Give an exact copy of the lines from the beginning of the listing below to the "organised by a" line, inclusive.

[Available data]

◇ ◇ ◇

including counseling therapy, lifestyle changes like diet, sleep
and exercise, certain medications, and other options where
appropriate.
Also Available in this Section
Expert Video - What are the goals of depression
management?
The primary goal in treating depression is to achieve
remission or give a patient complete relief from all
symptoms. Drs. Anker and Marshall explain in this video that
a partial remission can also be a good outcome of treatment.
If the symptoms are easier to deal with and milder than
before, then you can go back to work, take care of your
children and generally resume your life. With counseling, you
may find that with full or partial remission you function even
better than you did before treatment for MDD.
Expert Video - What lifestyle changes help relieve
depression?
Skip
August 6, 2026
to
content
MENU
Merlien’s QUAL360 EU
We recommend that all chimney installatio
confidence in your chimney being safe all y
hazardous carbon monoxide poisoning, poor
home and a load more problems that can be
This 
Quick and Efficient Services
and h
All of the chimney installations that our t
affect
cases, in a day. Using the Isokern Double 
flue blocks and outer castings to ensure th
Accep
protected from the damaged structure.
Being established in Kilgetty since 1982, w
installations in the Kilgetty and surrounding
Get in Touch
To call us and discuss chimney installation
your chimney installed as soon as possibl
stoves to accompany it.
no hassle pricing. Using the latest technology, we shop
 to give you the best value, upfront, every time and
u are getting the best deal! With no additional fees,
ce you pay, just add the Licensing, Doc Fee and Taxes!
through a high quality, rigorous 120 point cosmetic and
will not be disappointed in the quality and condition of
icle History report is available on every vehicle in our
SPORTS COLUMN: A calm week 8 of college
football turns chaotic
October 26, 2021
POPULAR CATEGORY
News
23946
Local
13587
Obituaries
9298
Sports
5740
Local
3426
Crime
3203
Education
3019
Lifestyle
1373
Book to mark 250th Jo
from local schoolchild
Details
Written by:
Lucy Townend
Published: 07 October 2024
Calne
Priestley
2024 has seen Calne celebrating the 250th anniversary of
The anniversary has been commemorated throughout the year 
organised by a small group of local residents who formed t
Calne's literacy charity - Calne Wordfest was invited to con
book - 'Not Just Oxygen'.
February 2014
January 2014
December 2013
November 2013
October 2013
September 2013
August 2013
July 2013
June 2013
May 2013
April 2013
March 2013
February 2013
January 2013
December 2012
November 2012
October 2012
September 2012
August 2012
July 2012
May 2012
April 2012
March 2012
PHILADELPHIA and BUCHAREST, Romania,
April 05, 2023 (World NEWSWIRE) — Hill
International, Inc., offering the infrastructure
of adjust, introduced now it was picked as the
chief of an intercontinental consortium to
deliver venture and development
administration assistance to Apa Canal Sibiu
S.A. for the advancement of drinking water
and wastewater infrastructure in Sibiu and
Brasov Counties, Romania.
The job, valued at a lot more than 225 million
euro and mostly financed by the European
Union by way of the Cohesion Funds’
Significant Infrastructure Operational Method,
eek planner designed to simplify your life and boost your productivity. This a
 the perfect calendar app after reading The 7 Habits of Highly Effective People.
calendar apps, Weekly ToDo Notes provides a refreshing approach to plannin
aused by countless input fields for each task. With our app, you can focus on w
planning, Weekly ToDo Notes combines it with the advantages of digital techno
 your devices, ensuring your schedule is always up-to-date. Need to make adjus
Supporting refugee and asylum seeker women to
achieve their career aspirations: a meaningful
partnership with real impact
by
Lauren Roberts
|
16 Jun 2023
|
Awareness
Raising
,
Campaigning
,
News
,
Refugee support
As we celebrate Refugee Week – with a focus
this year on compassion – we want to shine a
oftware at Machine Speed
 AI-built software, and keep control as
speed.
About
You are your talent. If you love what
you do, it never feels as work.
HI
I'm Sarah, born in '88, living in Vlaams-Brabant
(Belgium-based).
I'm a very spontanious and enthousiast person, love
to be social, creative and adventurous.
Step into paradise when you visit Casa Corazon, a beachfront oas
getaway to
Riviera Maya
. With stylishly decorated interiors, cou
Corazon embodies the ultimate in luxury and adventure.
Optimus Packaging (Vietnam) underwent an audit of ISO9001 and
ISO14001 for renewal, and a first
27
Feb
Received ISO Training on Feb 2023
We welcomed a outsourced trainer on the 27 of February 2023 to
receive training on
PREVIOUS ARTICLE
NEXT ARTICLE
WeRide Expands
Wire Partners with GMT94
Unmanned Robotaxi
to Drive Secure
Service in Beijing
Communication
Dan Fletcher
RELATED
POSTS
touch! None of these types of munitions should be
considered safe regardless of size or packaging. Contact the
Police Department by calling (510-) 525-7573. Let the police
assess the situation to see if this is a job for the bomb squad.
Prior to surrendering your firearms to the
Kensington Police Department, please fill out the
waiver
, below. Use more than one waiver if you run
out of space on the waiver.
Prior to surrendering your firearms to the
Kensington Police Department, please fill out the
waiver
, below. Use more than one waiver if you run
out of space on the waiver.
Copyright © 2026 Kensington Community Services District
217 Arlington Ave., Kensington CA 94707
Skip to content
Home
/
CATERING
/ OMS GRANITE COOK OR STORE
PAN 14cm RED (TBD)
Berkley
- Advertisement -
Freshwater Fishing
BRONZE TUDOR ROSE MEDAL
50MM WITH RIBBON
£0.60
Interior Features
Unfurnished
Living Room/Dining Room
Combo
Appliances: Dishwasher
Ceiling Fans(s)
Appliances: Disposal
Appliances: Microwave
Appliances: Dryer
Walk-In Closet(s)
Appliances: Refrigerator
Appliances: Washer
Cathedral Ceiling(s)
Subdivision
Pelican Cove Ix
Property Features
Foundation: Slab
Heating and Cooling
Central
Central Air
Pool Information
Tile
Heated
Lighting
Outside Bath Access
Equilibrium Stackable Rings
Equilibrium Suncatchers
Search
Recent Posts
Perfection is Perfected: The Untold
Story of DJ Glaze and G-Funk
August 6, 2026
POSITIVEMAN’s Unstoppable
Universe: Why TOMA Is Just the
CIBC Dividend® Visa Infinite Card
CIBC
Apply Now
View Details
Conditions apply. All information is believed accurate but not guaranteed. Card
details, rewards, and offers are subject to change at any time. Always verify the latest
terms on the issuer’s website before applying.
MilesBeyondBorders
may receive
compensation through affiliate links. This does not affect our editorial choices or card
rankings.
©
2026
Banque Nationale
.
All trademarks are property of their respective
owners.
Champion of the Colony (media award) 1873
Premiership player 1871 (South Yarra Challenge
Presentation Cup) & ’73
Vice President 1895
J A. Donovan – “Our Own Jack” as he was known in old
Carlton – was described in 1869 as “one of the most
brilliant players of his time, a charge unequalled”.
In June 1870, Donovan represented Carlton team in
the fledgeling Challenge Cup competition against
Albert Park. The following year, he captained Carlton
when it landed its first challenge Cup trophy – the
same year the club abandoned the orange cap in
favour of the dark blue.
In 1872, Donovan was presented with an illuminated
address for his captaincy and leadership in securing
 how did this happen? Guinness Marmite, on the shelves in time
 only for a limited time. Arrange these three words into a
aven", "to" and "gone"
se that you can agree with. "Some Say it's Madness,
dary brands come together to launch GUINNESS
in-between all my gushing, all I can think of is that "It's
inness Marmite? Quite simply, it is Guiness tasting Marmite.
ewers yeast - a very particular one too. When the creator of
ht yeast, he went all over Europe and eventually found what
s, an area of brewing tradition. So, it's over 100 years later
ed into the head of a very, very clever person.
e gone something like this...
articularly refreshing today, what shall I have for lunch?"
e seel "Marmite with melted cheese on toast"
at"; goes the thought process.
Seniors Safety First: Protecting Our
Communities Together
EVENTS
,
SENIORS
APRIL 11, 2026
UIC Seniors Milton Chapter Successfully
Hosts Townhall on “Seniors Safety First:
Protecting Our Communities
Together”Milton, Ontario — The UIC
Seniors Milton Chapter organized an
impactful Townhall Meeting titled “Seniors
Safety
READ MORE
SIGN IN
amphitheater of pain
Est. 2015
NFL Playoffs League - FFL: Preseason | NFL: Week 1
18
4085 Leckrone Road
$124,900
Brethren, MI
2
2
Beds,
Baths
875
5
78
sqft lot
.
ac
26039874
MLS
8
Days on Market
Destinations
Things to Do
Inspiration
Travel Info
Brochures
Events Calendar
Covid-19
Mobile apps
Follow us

◇ ◇ ◇

[Reply to the exercise]
including counseling therapy, lifestyle changes like diet, sleep
and exercise, certain medications, and other options where
appropriate.
Also Available in this Section
Expert Video - What are the goals of depression
management?
The primary goal in treating depression is to achieve
remission or give a patient complete relief from all
symptoms. Drs. Anker and Marshall explain in this video that
a partial remission can also be a good outcome of treatment.
If the symptoms are easier to deal with and milder than
before, then you can go back to work, take care of your
children and generally resume your life. With counseling, you
may find that with full or partial remission you function even
better than you did before treatment for MDD.
Expert Video - What lifestyle changes help relieve
depression?
Skip
August 6, 2026
to
content
MENU
Merlien’s QUAL360 EU
We recommend that all chimney installatio
confidence in your chimney being safe all y
hazardous carbon monoxide poisoning, poor
home and a load more problems that can be
This 
Quick and Efficient Services
and h
All of the chimney installations that our t
affect
cases, in a day. Using the Isokern Double 
flue blocks and outer castings to ensure th
Accep
protected from the damaged structure.
Being established in Kilgetty since 1982, w
installations in the Kilgetty and surrounding
Get in Touch
To call us and discuss chimney installation
your chimney installed as soon as possibl
stoves to accompany it.
no hassle pricing. Using the latest technology, we shop
 to give you the best value, upfront, every time and
u are getting the best deal! With no additional fees,
ce you pay, just add the Licensing, Doc Fee and Taxes!
through a high quality, rigorous 120 point cosmetic and
will not be disappointed in the quality and condition of
icle History report is available on every vehicle in our
SPORTS COLUMN: A calm week 8 of college
football turns chaotic
October 26, 2021
POPULAR CATEGORY
News
23946
Local
13587
Obituaries
9298
Sports
5740
Local
3426
Crime
3203
Education
3019
Lifestyle
1373
Book to mark 250th Jo
from local schoolchild
Details
Written by:
Lucy Townend
Published: 07 October 2024
Calne
Priestley
2024 has seen Calne celebrating the 250th anniversary of
The anniversary has been commemorated throughout the year 
organised by a small group of local residents who formed t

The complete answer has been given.